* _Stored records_
★ ★ ★ ★

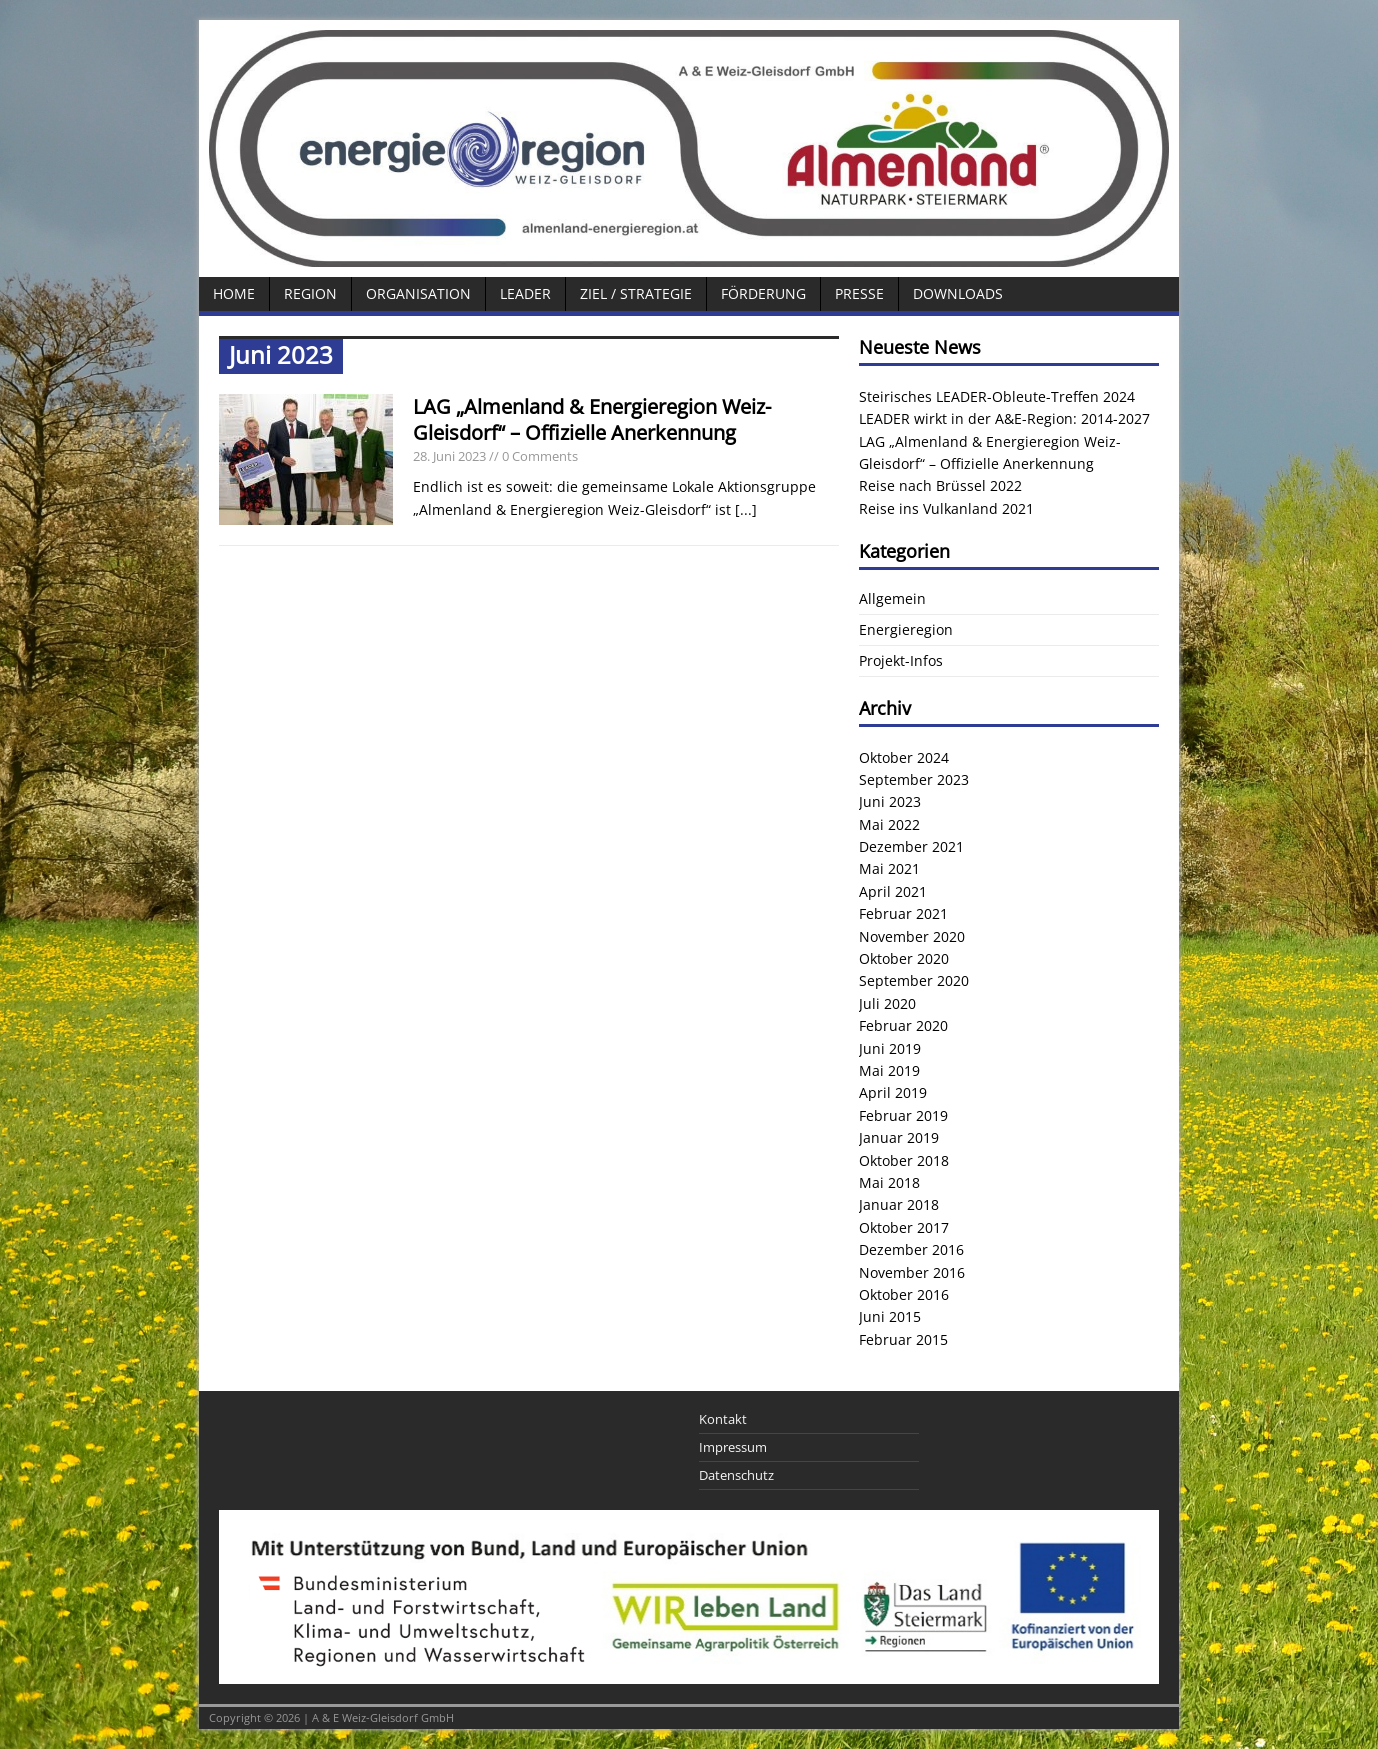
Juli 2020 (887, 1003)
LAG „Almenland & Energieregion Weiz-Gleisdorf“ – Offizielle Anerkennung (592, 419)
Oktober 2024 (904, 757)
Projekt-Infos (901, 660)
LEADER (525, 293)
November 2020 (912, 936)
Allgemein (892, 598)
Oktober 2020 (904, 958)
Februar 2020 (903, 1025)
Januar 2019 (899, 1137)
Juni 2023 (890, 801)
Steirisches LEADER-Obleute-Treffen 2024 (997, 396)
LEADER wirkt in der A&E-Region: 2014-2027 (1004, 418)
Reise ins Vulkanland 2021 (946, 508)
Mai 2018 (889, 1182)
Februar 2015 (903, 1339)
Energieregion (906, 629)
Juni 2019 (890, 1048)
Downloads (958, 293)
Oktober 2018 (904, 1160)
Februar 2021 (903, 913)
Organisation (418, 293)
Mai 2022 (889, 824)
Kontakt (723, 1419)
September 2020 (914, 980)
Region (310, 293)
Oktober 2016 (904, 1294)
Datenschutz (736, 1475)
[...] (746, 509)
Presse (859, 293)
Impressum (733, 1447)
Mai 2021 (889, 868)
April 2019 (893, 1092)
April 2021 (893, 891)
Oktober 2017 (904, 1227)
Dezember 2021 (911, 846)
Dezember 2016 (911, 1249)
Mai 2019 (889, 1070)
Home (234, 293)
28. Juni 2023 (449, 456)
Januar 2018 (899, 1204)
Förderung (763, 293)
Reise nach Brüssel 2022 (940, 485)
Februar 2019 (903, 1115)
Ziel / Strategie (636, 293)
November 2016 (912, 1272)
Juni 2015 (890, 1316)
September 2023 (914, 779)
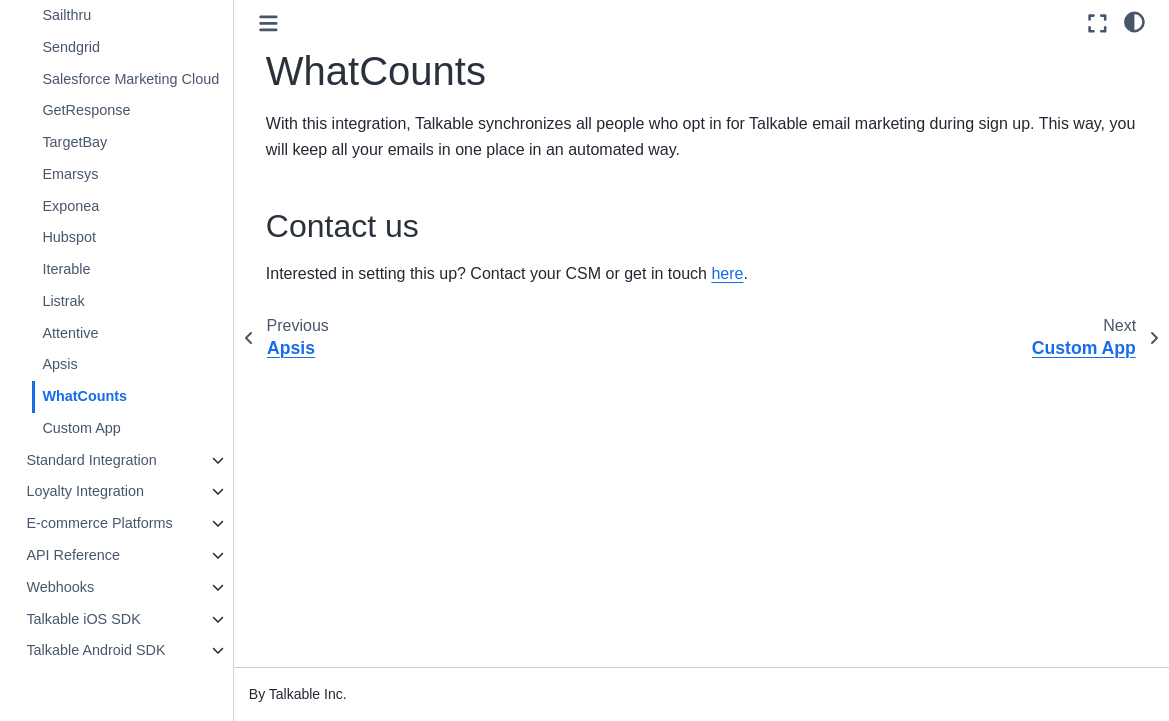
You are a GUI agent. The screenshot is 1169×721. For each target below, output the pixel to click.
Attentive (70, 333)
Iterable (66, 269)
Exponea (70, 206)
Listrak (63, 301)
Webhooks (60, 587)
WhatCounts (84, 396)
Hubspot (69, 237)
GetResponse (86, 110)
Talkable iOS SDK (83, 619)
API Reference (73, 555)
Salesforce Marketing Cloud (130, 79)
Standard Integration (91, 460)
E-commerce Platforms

★ ★ ★ ★

* _DESCRIPTION OF THE TASK_
Only an exact copy of the records, free of images, belongs in the answer.

* _REPLY TO THE TASK_
Juli 2020 (887, 1003)
LAG „Almenland & Energieregion Weiz-Gleisdorf“ – Offizielle Anerkennung (592, 419)
Oktober 2024 (904, 757)
Projekt-Infos (901, 660)
LEADER (525, 293)
November 2020 (912, 936)
Allgemein (892, 598)
Oktober 2020 (904, 958)
Februar 2020 (903, 1025)
Januar 2019 (899, 1137)
Juni 2023 (890, 801)
Steirisches LEADER-Obleute-Treffen 2024 (997, 396)
LEADER wirkt in der A&E-Region: 2014-2027 (1004, 418)
Reise ins Vulkanland 2021 (946, 508)
Mai 2018 (889, 1182)
Februar 2015 (903, 1339)
Energieregion (906, 629)
Juni 2019 (890, 1048)
Downloads (958, 293)
Oktober 2018 (904, 1160)
Februar 2021 (903, 913)
Organisation (418, 293)
Mai 2022 (889, 824)
Kontakt (723, 1419)
September 2020 (914, 980)
Region (310, 293)
Oktober 2016 (904, 1294)
Datenschutz (736, 1475)
[...] (746, 509)
Presse (859, 293)
Impressum (733, 1447)
Mai 2021 (889, 868)
April 2019 (893, 1092)
April 2021 (893, 891)
Oktober 2017 (904, 1227)
Dezember 2021 (911, 846)
Dezember 2016 (911, 1249)
Mai 2019 (889, 1070)
Home (234, 293)
28. Juni 2023 (449, 456)
Januar 2018 (899, 1204)
Förderung (763, 293)
Reise nach Brüssel 2022 (940, 485)
Februar 2019 (903, 1115)
Ziel / Strategie (636, 293)
November 2016 (912, 1272)
Juni 2015 (890, 1316)
September 2023 (914, 779)
You are a GUI agent. The screenshot is 1169×721. For each target below, output the pixel to click.
Attentive (70, 333)
Iterable (66, 269)
Exponea (70, 206)
Listrak (63, 301)
Webhooks (60, 587)
WhatCounts (84, 396)
Hubspot (69, 237)
GetResponse (86, 110)
Talkable iOS SDK (83, 619)
API Reference (73, 555)
Salesforce Marketing Cloud (130, 79)
Standard Integration (91, 460)
E-commerce Platforms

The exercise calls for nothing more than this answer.